If your soil is alkaline like mine in California you don’t want to add lime. Instead add some pelletized gypsum. It’s loaded with calcium and balanced by some sulphur. In theory, it’s pH neutral. In practice, I think it lowers the pH of my soil, which is a good thing. Now my soil will never get all the way down to 6.5, but I simply can’t worry about it. As long as I know my soil has enough calcium and magnesium so my plants grow well and I don’t see any blossom end rot, I’m happy.

If you were using chemical fertilizers, which I don’t recommend, I would tell you to use nitrate nitrogen fertilizer, not ammonium nitrogen fertilizer. Excess ammonium ions reduce the uptake of calcium into your plants, contributing to blossom end rot. And no matter what type of fertilizer you use, organic or chemical, don’t over-fertilize tomatoes. You’ll end up with a ton of plant growth and no fruit.

And last but not least, avoid drought stress at all costs. Water at least one inch to one and half inches of water a week. I’d rather check the soil and water when the plant needs it. I find in my area of Central California where it gets above 100℉ for a good part of the summer, I need to water every 3 to 6 days. I water deeply without saturating the soil.

But I’ve never seen blossom end rot in my garden. Why worry?
If you’ve never experienced blossom end rot, that’s great. However, it’s always smart to be aware of what causes it and how to prevent it. Because by implementing the basic soil preparation strategies talked about in this article, your plants will continue to thrive and hopefully you’ll never see blossom end rot in your garden.

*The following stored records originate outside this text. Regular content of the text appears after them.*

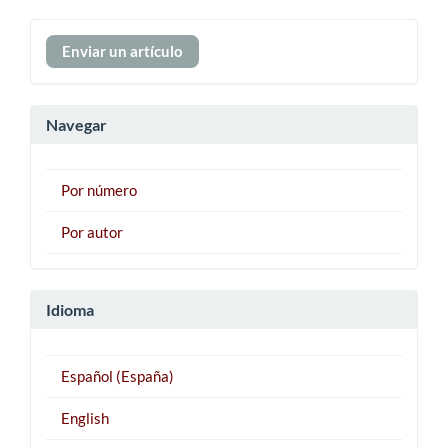
Enviar
Enviar un artículo
un
artículo
Navegar
Por número
Por autor
Idioma
Español (España)
English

And if you do end up experiencing blossom end rot in your garden, you’ll know why it’s occurring and how to deal with it.

Summary…
Just knowing what blossom end rot is helps a great deal if you see it in your garden or a friend’s. By recognizing it, and knowing that a calcium deficiency causes it, you’re miles ahead of the average gardener. Of course, you’ll be able to tell your friend exactly the steps to take so they can get back on the road to ripe juicy tomatoes that look and taste great.

Remember, an ounce of prevention is better than a pound of cure. Keep a bag of lime or gypsum around (based on your soil type) so you can treat your soil to the proper dose regularly. Doing this one thing can help ensure you’ll never see blossom end rot again in your own garden.

Just like a beautiful iceberg, even though your garden appears perfect above the ground, it’s what’s going on under the surface of the soil that really matters. As long as you know how to avoid possible danger lurking beneath the surface, you’ll be able to enjoy the view and the fruits of your labor too.